“The mountain in the east,
the winding roping river in the north,
and the immense sea in the west make Santa a poetic town.”
From then Governor-General of the Philippines, Theodore Roosevelt, Jr.
during his 1925 visit
Maybe if I steal pictures taken by my friend Louella of our town, it will prompt her to blog in WordPress sooner. She took these pictures using my camera (I was glad to grant her permission of course) when her memory card ran out space during her visit. So I think I am only half-stealing, do you think a judge will buy that?
It was her first time with her cousin Hedy to come to Ilocos. Louella has co-written a historical picture book regarding old churches in Cebu. The Ilocos region has many grand old churches built during the Spanish times and I was just more than happy to share it with them.
After traveling south to north from our town, their last day was reserved for our province’s capital of Vigan but of course it would have been a shame if we didn’t go around our humble town of Santa.
To give you a glimpse of the history of our town, here’s what Wikipedia has to say:
“Foundation of the pueblo
According to Augustinian maps of 1831 and 1834, Santa was founded in 1576. The Augustinian established missionary centers in the towns of Vigan in 1575 and Santa in 1576. On the founding of Bantay in 1591 as a pueblo, Santa was made its “visita” until 1713 when it became an independent vicariate. The prestige of the town was boosted in 1802 when the provisional diocese was established and was housed in the rectory of Santa until 1834.”
Our current town center is the third since its founding. Because it is bound by the Abra River in the North and the China Sea in the West, it is prone to flooding. Even though I hope and pray that this will be the last, there are no guarantees as we watch our sea shore shrinks everytime monsoon season comes.
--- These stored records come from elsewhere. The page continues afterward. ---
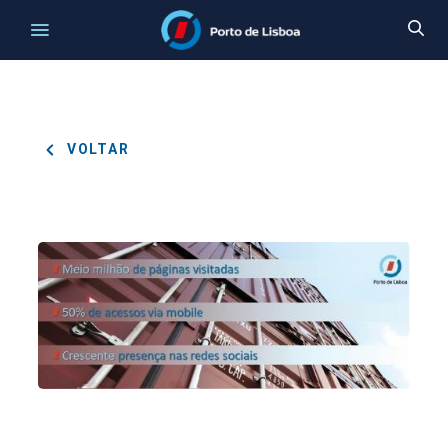
VOLTAR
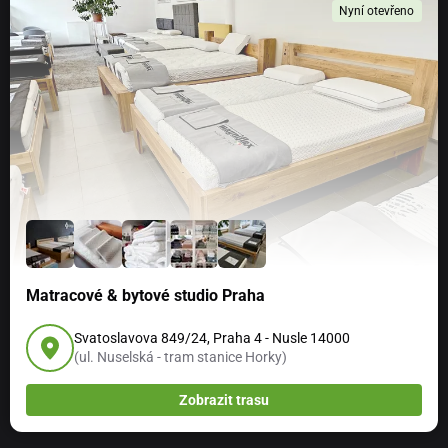
Nyní otevřeno
Matracové & bytové studio Praha
Svatoslavova 849/24, Praha 4 - Nusle 14000
(ul. Nuselská - tram stanice Horky)
Zobrazit trasu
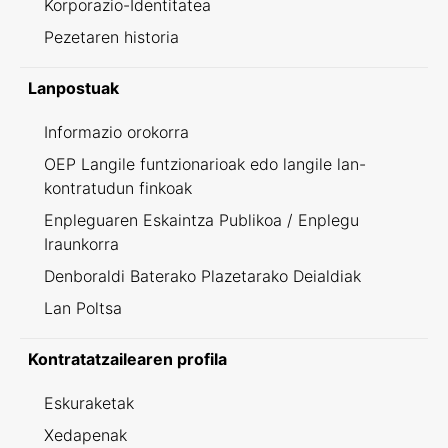
Korporazio-Identitatea
Pezetaren historia
Lanpostuak
Informazio orokorra
OEP Langile funtzionarioak edo langile lan-
kontratudun finkoak
Enpleguaren Eskaintza Publikoa / Enplegu
Iraunkorra
Denboraldi Baterako Plazetarako Deialdiak
Lan Poltsa
Kontratatzailearen profila
Eskuraketak
Xedapenak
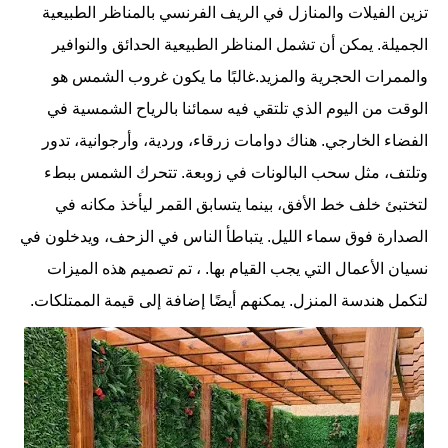
تزين الفيلات والمنازل في الريف الفرنسي بالمناظر الطبيعية
الجميلة. يمكن أن تشمل المناظر الطبيعية الحدائق والنوافير
والممرات الحجرية والمزيد.غالبًا ما يكون غروب الشمس هو
الوقت من اليوم الذي تلتقي فيه سمائنا بالرياح الشمسية في
الفضاء الخارجي. هناك دوامات زرقاء، وردية، وأرجوانية، تدور
وتلتف، مثل سحب البالونات في زوبعة. تتحرك الشمس ببطء
لتختبئ خلف خط الأفق، بينما يتسابق القمر ليأخذ مكانه في
الصدارة فوق سماء الليل. يتباطأ الناس في الزحف، ويدخلون في
نسيان الأعمال التي يجب القيام بها. ، تم تصميم هذه الميزات
لتكمل هندسة المنزل. يمكنهم أيضًا إضافة إلى قيمة الممتلكات.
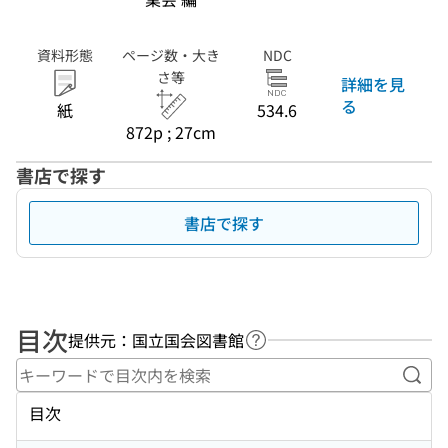
資料形態
ページ数・大き
NDC
さ等
詳細を見
る
紙
534.6
872p ; 27cm
書店で探す
書店で探す
目次
提供元：国立国会図書館
ヘルプページへのリンク
キー
目次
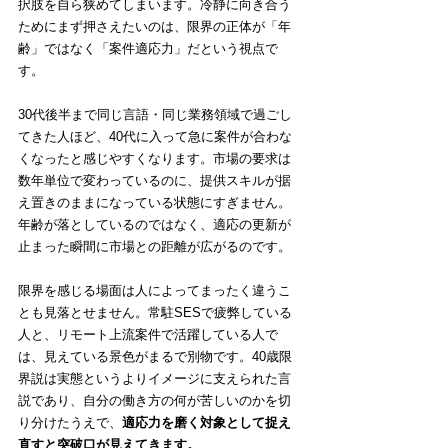
択肢を自ら狭めてしまいます。冷静に向き合う
ためにまず押さえたいのは、限界の正体が「年
齢」ではなく「案件適応力」だという視点で
す。
30代後半まで同じ言語・同じ業務領域で過ごし
てきた人ほど、40代に入って急に案件が合わな
くなったと感じやすくなります。市場の要求は
数年単位で変わっているのに、提供スキルが据
え置きのままになっている状態にすぎません。
年齢が落としているのではなく、適応の更新が
止まった瞬間に市場との距離が広がるのです。
限界を感じる場面は人によってまったく違うこ
とも見落とせません。常駐SESで疲弊している
人と、リモート上流案件で活躍している人で
は、見えている景色がまるで別物です。40歳限
界説は実態というよりイメージに支えられた言
説であり、自分の働き方の何が苦しいのかを切
り分けたうえで、
適応力を磨く対象として捉え
直すと突破口が見えてきます。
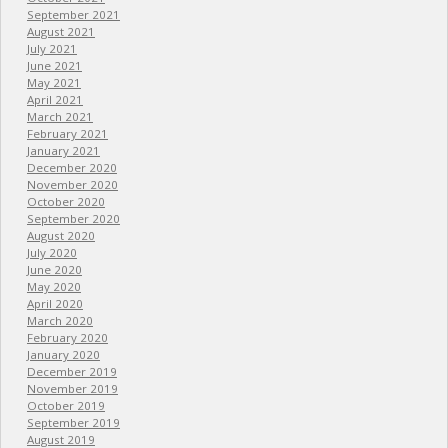
September 2021
August 2021
July 2021
June 2021
May 2021
April 2021
March 2021
February 2021
January 2021
December 2020
November 2020
October 2020
September 2020
August 2020
July 2020
June 2020
May 2020
April 2020
March 2020
February 2020
January 2020
December 2019
November 2019
October 2019
September 2019
August 2019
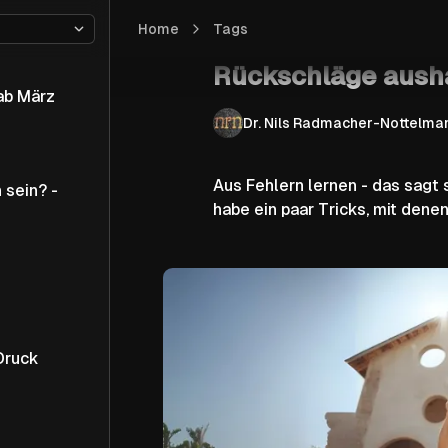
Home
Rückschläge aushalten
Tags
Basis
Rückschläge aush
Dr. Nils Radmacher-Nottelma
Aus Fehlern lernen - das sagt s
 sein? -
habe ein paar Tricks, mit denen
Druck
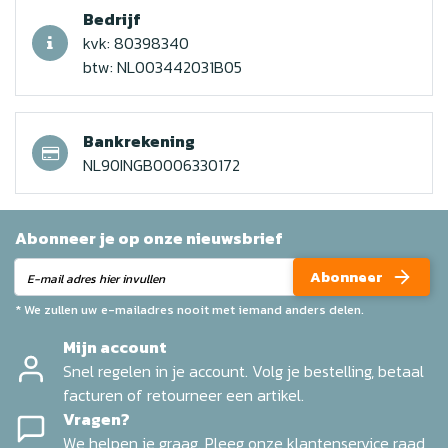
Bedrijf
kvk: 80398340
btw: NL003442031B05
Bankrekening
NL90INGB0006330172
Abonneer je op onze nieuwsbrief
Abonneer
* We zullen uw e-mailadres nooit met iemand anders delen.
Mijn account
Snel regelen in je account. Volg je bestelling, betaal
facturen of retourneer een artikel.
Vragen?
We helpen je graag. Pleeg onze klantenservice raad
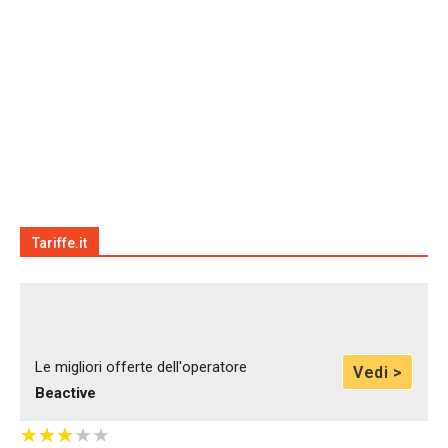
Tariffe.it
Le migliori offerte dell'operatore
Vedi >
Beactive
★
★
★
★
★
★
★
★
★
★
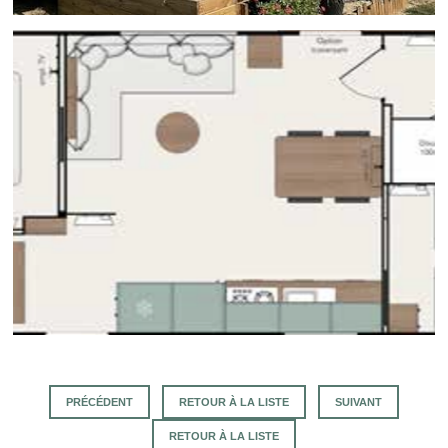
PRÉCÉDENT
RETOUR À LA LISTE
SUIVANT
RETOUR À LA LISTE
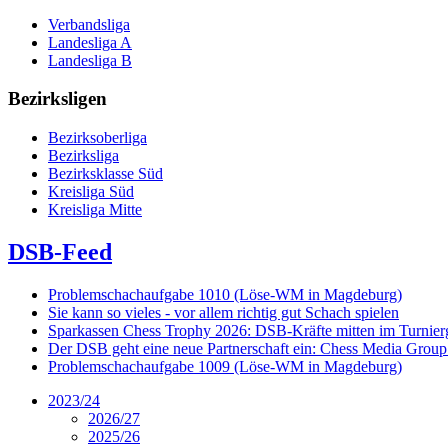
Verbandsliga
Landesliga A
Landesliga B
Bezirksligen
Bezirksoberliga
Bezirksliga
Bezirksklasse Süd
Kreisliga Süd
Kreisliga Mitte
DSB-Feed
Problemschachaufgabe 1010 (Löse-WM in Magdeburg)
Sie kann so vieles - vor allem richtig gut Schach spielen
Sparkassen Chess Trophy 2026: DSB-Kräfte mitten im Turnie
Der DSB geht eine neue Partnerschaft ein: Chess Media Grou
Problemschachaufgabe 1009 (Löse-WM in Magdeburg)
2023/24
2026/27
2025/26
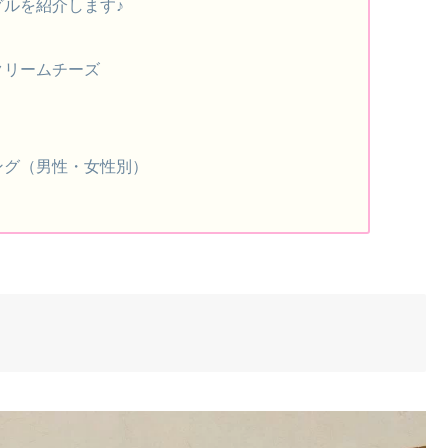
ルを紹介します♪
クリームチーズ
ング（男性・女性別）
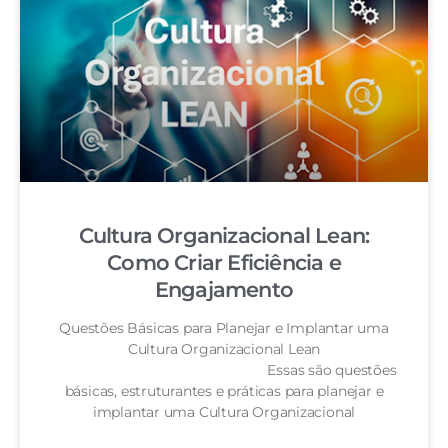
Cultura Organizacional Lean:
Como Criar Eficiência e
Engajamento
Questões Básicas para Planejar e Implantar uma
Cultura Organizacional Lean
Essas são questões
básicas, estruturantes e práticas para planejar e
implantar uma Cultura Organizacional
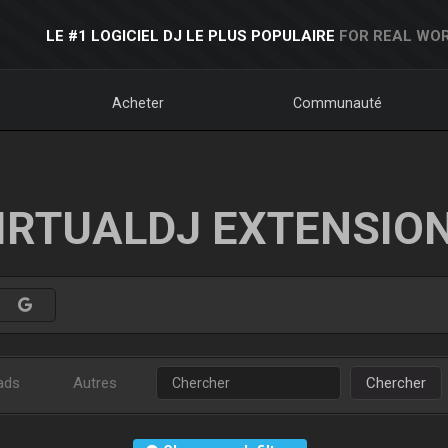
LE #1 LOGICIEL DJ LE PLUS POPULAIRE
FOR REAL WOR
Acheter
Communauté
IRTUALDJ EXTENSIO
ads
Autres
Chercher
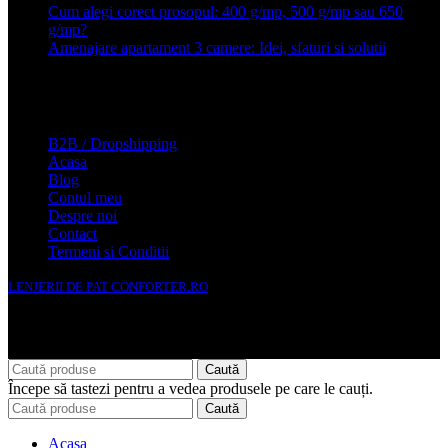
Cum alegi corect prosopul: 400 g/mp, 500 g/mp sau 650
g/mp?
26 ianuarie 2026
Amenajare apartament 3 camere: Idei, sfaturi si solutii
16 mai
2025
Conforter.ro
B2B / Dropshipping
Acasa
Blog
Contul meu
Despre noi
Contact
Termeni si Conditii
LENJERII DE PAT CONFORTER.RO
NMS Avante Consulting SRL
Caută
Începe să tastezi pentru a vedea produsele pe care le cauți.
Caută
Acasa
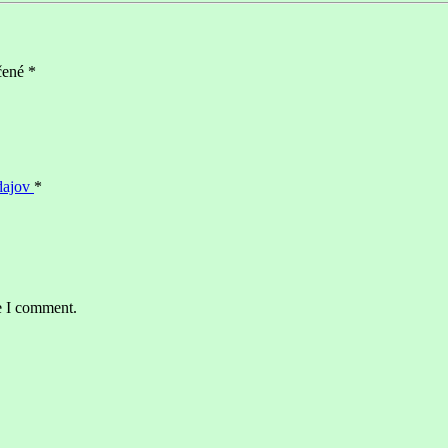
čené
*
dajov
*
e I comment.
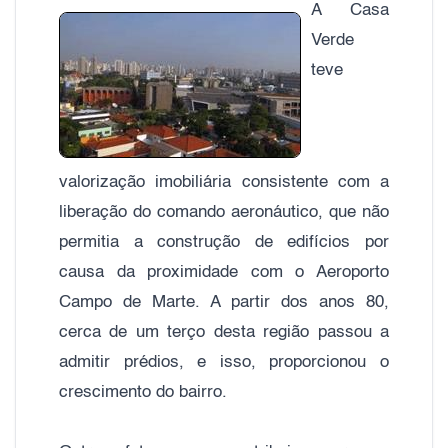
A Casa
Verde
teve
valorização imobiliária consistente com a
liberação do comando aeronáutico, que não
permitia a construção de edifícios por
causa da proximidade com o Aeroporto
Campo de Marte. A partir dos anos 80,
cerca de um terço desta região passou a
admitir prédios, e isso, proporcionou o
crescimento do bairro.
What caught Louella’s attention were the old houses in our town, she imagined how grand they were before they were abandoned not because of the encroachment of nature but as aresult of the Ilocano diaspora.
But there are signs that some of those who have left are returning and building grander homes. Rich with hard earned cash from far away lands, the scenic views right at their footsteps or at their backyards beacons. Santa is really worth being called home again.